*INSTRUCTIONS TO FOLLOW*.
The answer must consist solely of the lines from the line with "man eben, […]" to the end of the data below, transcribed exactly and with no pictures.

Page-level text extractions
'''
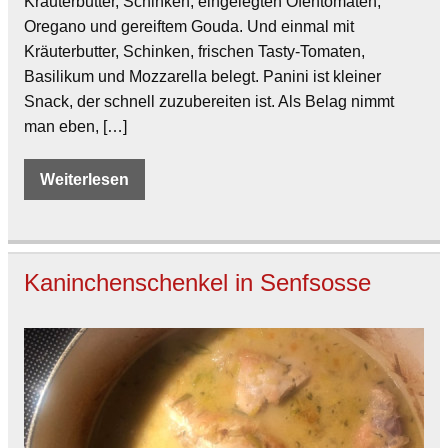
Kräuterbutter, Schinken, eingelegten Ofentomaten,
Oregano und gereiftem Gouda. Und einmal mit
Kräuterbutter, Schinken, frischen Tasty-Tomaten,
Basilikum und Mozzarella belegt. Panini ist kleiner
Snack, der schnell zuzubereiten ist. Als Belag nimmt
man eben, […]
Weiterlesen
Kaninchenschenkel in Senfsosse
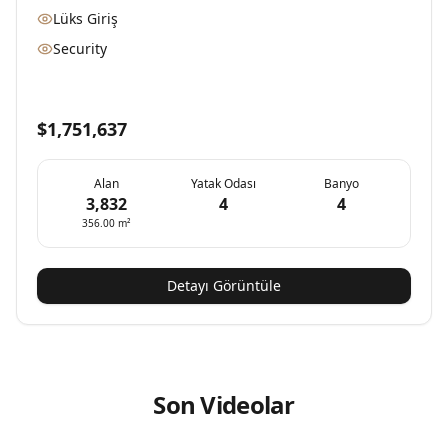
Lüks Giriş
Security
$1,751,637
Alan
Yatak Odası
Banyo
3,832
4
4
356.00
m²
Detayı Görüntüle
Son Videolar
'''
*EXERCISE SOLUTION*.
man eben, […]
Weiterlesen
Kaninchenschenkel in Senfsosse
Lüks Giriş
Security
$1,751,637
Alan
Yatak Odası
Banyo
3,832
4
4
356.00
m²
Detayı Görüntüle
Son Videolar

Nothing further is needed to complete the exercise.